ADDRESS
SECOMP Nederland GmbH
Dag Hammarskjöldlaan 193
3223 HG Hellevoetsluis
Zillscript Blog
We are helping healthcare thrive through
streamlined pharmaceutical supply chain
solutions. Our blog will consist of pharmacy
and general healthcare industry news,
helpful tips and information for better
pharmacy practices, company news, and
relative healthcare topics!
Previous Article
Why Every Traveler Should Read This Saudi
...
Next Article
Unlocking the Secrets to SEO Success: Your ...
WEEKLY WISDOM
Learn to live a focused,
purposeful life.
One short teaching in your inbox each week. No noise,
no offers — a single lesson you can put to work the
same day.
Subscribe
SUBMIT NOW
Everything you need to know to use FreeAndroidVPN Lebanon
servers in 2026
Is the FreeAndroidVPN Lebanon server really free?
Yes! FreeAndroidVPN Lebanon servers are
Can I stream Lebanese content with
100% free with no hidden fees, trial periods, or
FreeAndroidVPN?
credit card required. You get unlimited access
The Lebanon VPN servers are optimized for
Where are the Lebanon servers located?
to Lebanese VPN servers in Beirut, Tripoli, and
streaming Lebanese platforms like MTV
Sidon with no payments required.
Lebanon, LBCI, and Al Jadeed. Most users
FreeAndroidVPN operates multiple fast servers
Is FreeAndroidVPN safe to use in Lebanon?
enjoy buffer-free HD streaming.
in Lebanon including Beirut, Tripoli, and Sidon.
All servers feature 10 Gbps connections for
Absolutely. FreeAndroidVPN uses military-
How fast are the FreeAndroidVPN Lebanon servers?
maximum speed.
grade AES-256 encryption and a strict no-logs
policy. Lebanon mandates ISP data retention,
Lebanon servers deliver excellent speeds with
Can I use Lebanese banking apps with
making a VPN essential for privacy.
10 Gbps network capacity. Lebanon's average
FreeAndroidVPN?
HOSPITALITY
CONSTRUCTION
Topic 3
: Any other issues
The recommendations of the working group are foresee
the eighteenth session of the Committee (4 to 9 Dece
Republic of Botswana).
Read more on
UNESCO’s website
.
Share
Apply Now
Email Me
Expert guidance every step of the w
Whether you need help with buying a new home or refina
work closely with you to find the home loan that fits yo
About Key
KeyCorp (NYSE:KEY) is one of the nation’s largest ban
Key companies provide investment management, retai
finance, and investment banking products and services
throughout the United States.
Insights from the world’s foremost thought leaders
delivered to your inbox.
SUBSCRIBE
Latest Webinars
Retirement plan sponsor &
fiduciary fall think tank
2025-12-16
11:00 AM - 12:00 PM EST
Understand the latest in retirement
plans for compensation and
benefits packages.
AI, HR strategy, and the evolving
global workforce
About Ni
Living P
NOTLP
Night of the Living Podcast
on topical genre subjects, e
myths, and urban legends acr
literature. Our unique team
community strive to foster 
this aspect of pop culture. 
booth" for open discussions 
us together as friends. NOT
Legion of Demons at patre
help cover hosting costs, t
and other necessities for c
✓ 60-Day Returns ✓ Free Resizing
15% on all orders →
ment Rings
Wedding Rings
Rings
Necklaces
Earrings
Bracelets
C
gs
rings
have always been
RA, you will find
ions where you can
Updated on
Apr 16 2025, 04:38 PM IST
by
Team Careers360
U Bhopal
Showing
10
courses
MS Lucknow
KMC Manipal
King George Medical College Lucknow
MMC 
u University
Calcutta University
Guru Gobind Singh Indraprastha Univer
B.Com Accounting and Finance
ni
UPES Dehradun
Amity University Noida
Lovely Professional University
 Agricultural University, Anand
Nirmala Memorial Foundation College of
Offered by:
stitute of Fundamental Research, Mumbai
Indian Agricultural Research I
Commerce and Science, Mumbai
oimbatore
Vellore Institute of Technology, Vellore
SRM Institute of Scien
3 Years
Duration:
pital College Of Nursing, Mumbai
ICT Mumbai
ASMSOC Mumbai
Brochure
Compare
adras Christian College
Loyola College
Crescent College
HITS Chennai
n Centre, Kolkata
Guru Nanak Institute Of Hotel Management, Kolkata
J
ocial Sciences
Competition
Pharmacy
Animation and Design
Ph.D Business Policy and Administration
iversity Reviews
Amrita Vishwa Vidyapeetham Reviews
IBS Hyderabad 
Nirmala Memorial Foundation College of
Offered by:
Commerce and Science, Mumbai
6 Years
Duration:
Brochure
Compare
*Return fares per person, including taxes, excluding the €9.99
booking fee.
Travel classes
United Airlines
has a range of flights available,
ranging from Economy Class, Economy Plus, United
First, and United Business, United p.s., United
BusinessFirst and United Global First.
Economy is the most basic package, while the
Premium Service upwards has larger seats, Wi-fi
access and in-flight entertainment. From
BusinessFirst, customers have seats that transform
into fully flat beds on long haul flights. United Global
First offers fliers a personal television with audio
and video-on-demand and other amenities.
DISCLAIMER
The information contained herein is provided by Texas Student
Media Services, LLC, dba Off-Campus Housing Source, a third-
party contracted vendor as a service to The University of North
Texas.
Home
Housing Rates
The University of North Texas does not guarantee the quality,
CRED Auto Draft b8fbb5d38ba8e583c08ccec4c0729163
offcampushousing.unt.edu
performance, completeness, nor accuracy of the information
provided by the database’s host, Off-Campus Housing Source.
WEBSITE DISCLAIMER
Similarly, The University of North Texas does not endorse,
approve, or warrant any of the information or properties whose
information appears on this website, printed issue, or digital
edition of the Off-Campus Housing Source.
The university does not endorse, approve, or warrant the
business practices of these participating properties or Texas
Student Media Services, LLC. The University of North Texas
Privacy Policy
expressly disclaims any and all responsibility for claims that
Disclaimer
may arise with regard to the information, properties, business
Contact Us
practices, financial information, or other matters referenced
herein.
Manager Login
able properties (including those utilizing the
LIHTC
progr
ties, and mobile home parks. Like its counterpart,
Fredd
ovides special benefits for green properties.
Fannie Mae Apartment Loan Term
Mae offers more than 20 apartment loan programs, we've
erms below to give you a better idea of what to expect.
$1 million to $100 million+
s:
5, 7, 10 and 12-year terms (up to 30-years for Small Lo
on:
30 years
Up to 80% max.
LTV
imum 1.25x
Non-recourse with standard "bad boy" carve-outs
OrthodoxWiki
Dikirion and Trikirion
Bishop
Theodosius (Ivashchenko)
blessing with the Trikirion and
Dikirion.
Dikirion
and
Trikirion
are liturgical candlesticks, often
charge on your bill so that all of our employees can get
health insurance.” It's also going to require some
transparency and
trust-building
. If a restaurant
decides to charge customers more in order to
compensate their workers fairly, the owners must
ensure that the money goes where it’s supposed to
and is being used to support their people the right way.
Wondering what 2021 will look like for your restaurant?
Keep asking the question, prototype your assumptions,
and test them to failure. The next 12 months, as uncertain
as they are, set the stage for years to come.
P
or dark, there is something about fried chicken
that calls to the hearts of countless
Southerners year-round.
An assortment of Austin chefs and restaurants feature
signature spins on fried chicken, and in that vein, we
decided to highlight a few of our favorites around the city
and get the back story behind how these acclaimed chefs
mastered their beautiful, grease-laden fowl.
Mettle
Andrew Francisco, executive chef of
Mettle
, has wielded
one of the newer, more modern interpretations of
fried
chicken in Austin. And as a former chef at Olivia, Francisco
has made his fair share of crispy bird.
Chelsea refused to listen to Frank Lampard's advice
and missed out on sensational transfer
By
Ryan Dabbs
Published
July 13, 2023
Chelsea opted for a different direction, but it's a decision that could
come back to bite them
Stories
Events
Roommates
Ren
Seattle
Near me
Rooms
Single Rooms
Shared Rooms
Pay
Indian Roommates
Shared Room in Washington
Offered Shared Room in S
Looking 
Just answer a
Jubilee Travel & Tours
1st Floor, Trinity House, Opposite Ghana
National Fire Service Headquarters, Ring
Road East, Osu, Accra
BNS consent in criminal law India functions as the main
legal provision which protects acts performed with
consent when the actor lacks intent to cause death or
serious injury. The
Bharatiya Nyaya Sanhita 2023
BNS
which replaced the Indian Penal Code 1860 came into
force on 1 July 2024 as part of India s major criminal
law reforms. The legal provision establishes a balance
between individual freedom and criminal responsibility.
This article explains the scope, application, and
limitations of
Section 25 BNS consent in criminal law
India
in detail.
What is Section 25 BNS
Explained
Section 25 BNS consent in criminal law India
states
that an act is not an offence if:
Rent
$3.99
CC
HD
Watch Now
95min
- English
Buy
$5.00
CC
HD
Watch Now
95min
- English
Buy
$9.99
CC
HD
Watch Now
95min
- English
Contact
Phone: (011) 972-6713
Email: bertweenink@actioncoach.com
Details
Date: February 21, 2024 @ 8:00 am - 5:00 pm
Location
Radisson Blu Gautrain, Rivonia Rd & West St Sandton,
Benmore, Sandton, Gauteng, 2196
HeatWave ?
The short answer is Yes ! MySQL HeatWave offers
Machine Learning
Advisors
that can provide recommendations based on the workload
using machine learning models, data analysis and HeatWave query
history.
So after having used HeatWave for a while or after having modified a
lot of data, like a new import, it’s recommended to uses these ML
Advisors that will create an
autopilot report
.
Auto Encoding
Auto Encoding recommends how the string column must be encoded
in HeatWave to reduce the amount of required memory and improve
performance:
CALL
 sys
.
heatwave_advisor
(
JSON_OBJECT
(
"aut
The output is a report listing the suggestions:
:::
◆ What the task requires
Look above for the line containing "IBS Hyderabad". Output from there through the line containing "United Airlines", exactly and inclusively.

◆ Answer box
IBS Hyderabad 
Nirmala Memorial Foundation College of
Offered by:
Commerce and Science, Mumbai
6 Years
Duration:
Brochure
Compare
*Return fares per person, including taxes, excluding the €9.99
booking fee.
Travel classes
United Airlines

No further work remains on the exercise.